Fashionably Great
Scott and Kathy Formby, co-creators of the new fashion label No.1808, apply their carefully honed aesthetic at home in Amagansett, in a 1982 house designed by Julian and Barbara Neski
A STRIKINGLY MODERN HOUSE IN THE Amagansett woods was not what Kathy and Scott Formby had in mind when they started searching for a weekend place in the early 1990s. “We soon found that the typical shingled Hamptons farmhouse has small windows and chopped-up rooms, and we thought, maybe we should look at something more modern,” Kathy Formby recalls. Then they saw “this amazing structure, like a tree house in the woods”—and were sold. Theirs isn’t just any modern house. It is one of 35 innovative homes, many on the East End, designed by Julian and Barbara Neski, the distinguished architectural team behind the famous fin-shaped 1964 Chalif house in East Hampton and the white-cube 1968 Cates house in Amagansett. The Formbys’ home is a fine example of, as the New York Times put it in Julian Neski’s 2004 obituary, “functionalist simplicity combined with sculpturally expressive form.”
Built in 1982, the three-bedroom, two-bath house is an L-shaped arrangement of cedar-clad boxes, with partly enclosed decks off every room. The whole is cantilevered several feet above the ground. “Because it was in these woods, it had to be a tree house,” recalls Barbara Neski, “and you had to be able to run a car underneath it. That was nothing new—Corbu did that years ago—but we knew it had to perch.”
“We’re living in the trees, at eye level with leaves and branches,” says Scott Formby. “One wall of the main room is all glass, so as the trees change with the seasons, the color of the room changes too.” The Formbys are so fond of the two-acre property’s established beeches and oaks that they scrapped the idea of a swimming pool because, as Kathy says, “We just didn’t have the heart to chop down the trees.”
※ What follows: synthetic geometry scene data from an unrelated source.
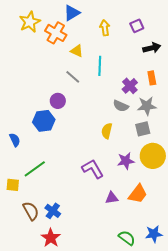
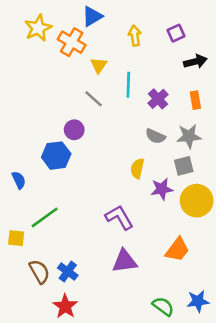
yellow triangle: (77, 51) -> (99, 65), turned 40
purple cross: (130, 86) -> (158, 99), moved
purple star: (126, 161) -> (162, 189), moved
purple triangle: (112, 198) -> (124, 261), moved, size x1.5

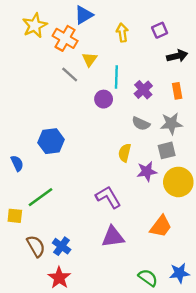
gray line: (94, 99) -> (70, 75), moved
purple circle: (74, 130) -> (104, 99), moved

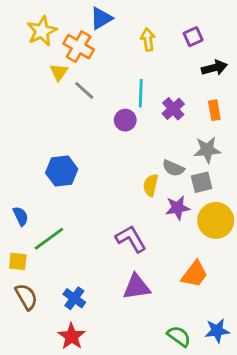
yellow triangle: (90, 59) -> (59, 72), moved
gray semicircle: (141, 124) -> (173, 168), moved
blue semicircle: (17, 163) -> (21, 216), moved
brown semicircle: (36, 246) -> (26, 297), moved

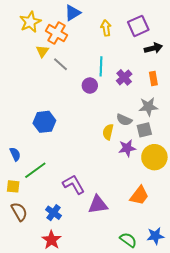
purple square: (193, 37) -> (138, 26), size x1.5
purple L-shape: (131, 239) -> (74, 184), moved

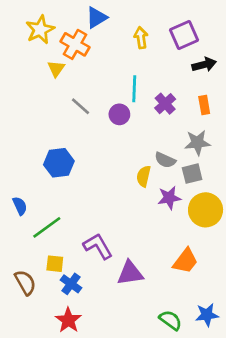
gray line: (61, 64) -> (80, 106), moved
yellow square: (13, 186) -> (55, 264), moved

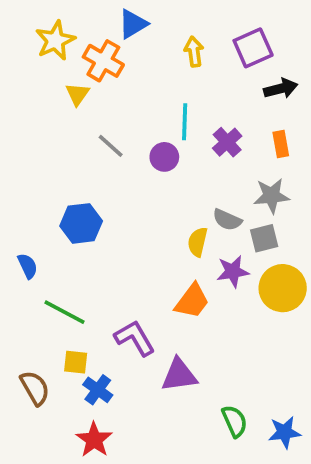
blue semicircle: (20, 206) -> (28, 266), moved
green line: (47, 227) -> (65, 312), turned 64
orange trapezoid: (185, 261) -> (192, 301), moved
green semicircle: (171, 320) -> (235, 421), moved, turned 30

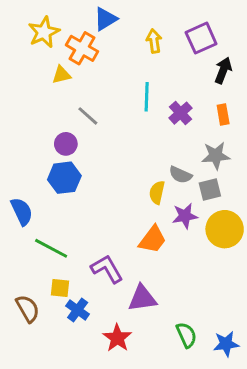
black arrow: (281, 89) -> (223, 70), turned -55
yellow triangle: (77, 94) -> (61, 75), turned 42
purple circle: (164, 157) -> (66, 144), moved
blue semicircle: (28, 266) -> (22, 212), size x1.4
red star: (94, 440) -> (117, 338), moved

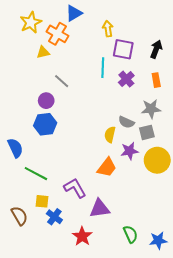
purple square: (201, 38) -> (123, 49), moved, turned 35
The decor, which has evolved gradually over the years, is an unforced mix of pedigreed mid-20th-century furnishings and colorful Moroccan textiles. Vintage Knoll sofas, low-slung Danish modern pieces and a handsome Jens Risom dining table are the mainstays. A variety of rugs, poufs and cushions on the floors and sea-grass wall coverings add character. “We weren’t going for any style in particular,” Kathy says. “We acquired things over the years and chose what seemed to fit the sensibility of the house.”
The couple met while both were working for Ralph Lauren. Scott, a Texas native, has also worked at J. Crew and Lucky Jeans, and Kathy, who hails from Ohio, at Calvin Klein, Chanel and Donna Karan. “The same things you bring to fashion—an eye for color and texture and textiles—you apply to decorating a house,” says Scott.
Together the Formbys have just embarked on a new fashion venture of their own, no.1808, a line of women’s clothing and accessories to be sold at specialty stores, including Gail Rothwell in East Hampton. They have an apartment in Greenwich Village and a house in the Hollywood Hills, so life can get hectic. When they do manage to get out to Amagansett, says Scott, “It’s a great outlet to have this house, filled with classic pieces we want to live with for a long time. It’s a relief from working in the fashion business, where everything changes every three or four months.”
Barbara and Julian Neski, who worked together in the office of Marcel Breuer in the 1950s, were delighted to see how the Formbys, only the house’s second owners, decorated the space—and no doubt were pleased that they made no structural changes. Mindful of the original architecture, the Formbys did little beyond refinishing the floors, bleaching them in the main space and applying an ebony stain in the master bedroom. “Scott and Kathy really understand the house, and they furnished it so beautifully,” Barbara Neski says. “I think the house appreciates it, too.”